Helmut Frik's picture
Helmut Frik on Jul 14, 2016 12:21 pm GMT

a) well research in germany, includig the big utilities today, up to 60-80% renewables share there will be no problem with any storage needed, above the need for storage will depend how much the international grids are expanded.
But even today the nuclear power stations are running into negative prices, and so out of any ecomomical reason. The interests of having them running is going toward zero also on utility side, so when they are in maintenance today, they try to save money more than time, because it does not matter so much how long they stay offline. So even if they would be allowed to run longer, they most likely would not be operated much longer, because they ar already a burden for the grid operation, and are more and more bocoming a financial burden.
For the utilitys it is cheaper to invesst in renewable capacitys abroad, and in transmission capacity, if they are also in the tranmission line business.

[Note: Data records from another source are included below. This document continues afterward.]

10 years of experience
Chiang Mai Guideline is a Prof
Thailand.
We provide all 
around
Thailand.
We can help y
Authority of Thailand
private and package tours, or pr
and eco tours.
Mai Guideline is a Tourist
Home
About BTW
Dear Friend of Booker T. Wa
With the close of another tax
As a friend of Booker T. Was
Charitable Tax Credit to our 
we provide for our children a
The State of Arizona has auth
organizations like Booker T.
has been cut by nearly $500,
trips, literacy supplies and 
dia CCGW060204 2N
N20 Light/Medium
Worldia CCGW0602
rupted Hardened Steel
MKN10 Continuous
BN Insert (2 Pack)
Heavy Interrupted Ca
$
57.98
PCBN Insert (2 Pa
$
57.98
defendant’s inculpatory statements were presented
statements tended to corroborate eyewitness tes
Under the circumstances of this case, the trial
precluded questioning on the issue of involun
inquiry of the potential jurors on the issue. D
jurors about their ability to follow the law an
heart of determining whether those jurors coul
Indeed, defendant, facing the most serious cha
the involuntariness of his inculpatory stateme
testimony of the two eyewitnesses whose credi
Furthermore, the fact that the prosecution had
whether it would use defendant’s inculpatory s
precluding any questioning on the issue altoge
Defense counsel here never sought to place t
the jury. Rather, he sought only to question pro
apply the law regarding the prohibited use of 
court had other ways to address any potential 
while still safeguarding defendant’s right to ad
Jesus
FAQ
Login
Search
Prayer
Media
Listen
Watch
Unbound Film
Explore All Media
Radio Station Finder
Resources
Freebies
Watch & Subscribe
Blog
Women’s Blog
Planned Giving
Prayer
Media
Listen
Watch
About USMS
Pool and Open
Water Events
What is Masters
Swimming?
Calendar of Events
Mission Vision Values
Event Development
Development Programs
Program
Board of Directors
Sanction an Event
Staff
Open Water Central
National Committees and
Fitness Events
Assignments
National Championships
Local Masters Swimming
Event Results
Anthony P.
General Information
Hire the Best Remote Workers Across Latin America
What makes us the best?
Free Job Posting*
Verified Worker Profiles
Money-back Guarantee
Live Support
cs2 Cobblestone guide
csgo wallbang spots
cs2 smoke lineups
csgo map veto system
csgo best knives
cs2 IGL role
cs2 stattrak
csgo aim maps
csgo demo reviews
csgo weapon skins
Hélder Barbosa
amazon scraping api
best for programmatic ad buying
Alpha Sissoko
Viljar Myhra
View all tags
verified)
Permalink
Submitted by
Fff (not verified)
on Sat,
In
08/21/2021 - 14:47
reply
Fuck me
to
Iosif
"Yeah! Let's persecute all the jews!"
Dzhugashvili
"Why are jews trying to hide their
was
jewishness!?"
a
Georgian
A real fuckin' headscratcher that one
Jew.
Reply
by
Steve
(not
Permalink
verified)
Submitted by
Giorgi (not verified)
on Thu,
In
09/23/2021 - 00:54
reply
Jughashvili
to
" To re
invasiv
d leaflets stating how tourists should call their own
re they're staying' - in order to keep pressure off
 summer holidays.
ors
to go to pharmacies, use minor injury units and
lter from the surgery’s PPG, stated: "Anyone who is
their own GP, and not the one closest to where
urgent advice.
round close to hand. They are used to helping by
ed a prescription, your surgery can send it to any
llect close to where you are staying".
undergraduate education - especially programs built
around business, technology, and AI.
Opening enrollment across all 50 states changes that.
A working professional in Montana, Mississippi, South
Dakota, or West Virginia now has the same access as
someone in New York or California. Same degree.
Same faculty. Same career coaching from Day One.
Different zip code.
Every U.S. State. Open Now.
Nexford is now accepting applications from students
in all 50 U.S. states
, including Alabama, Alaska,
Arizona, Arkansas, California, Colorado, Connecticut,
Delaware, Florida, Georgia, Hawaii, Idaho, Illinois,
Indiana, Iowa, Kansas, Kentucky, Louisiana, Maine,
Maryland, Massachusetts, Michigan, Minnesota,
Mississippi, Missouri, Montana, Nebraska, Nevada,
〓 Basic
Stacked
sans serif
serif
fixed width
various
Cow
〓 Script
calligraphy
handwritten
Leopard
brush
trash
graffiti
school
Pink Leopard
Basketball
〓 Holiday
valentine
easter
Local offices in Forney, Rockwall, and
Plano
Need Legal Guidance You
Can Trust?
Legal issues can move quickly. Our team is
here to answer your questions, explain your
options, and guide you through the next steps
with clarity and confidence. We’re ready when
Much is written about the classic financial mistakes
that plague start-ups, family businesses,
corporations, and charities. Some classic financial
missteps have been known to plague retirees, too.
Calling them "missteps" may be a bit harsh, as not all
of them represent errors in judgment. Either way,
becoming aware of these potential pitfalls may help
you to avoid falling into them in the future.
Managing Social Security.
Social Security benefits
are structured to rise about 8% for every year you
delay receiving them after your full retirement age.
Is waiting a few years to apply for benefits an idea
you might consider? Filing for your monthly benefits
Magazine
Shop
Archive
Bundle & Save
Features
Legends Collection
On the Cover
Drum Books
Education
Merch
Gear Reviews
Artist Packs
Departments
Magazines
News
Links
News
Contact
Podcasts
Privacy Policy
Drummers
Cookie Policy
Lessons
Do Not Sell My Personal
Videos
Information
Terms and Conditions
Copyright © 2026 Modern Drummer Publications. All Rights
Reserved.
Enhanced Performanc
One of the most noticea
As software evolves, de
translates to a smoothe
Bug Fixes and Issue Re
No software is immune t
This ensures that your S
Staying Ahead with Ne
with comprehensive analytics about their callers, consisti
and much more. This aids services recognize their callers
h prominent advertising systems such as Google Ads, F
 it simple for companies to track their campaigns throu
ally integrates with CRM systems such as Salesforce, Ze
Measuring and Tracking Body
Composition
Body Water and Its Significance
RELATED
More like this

About the second part – well it is always required that renewables are able to finance themselves based on wholesale prices, everything else is declared as “subsidy and parasitic”.
Naturally in a grid where wholesale price is fixed by variable costs, and variable costs of all operating plants is about zero, nothing can be financed by the wholesale costs.
Which requires either funding, or flexible demand which then can set the price the other way round. Which is also more easy in bigger grids, to get the market running, by having more flexible demand in absolute numbers in the grid, and by having producers at zero variable costs +some transmission costs forming a merit order again over distance. How this will develop we will see. But it does not give any advantage for nuclear, as long as costs per kWh are higher than the costs per kWh for renewables. Other kinds of power production like biomass and hydropower are much better in filling the residual load.
And you always forget that the 50% or so number of the graph you cite in almost all of your contribution, is not fix, but variable over time, and rising due to old plants being scrapped and not replaced by new fossil powered plants.
Keep in mind that when the numbers of constructed conventional plants starts falling substatial, the technology is doomed due to the negative economy of scale it experiences.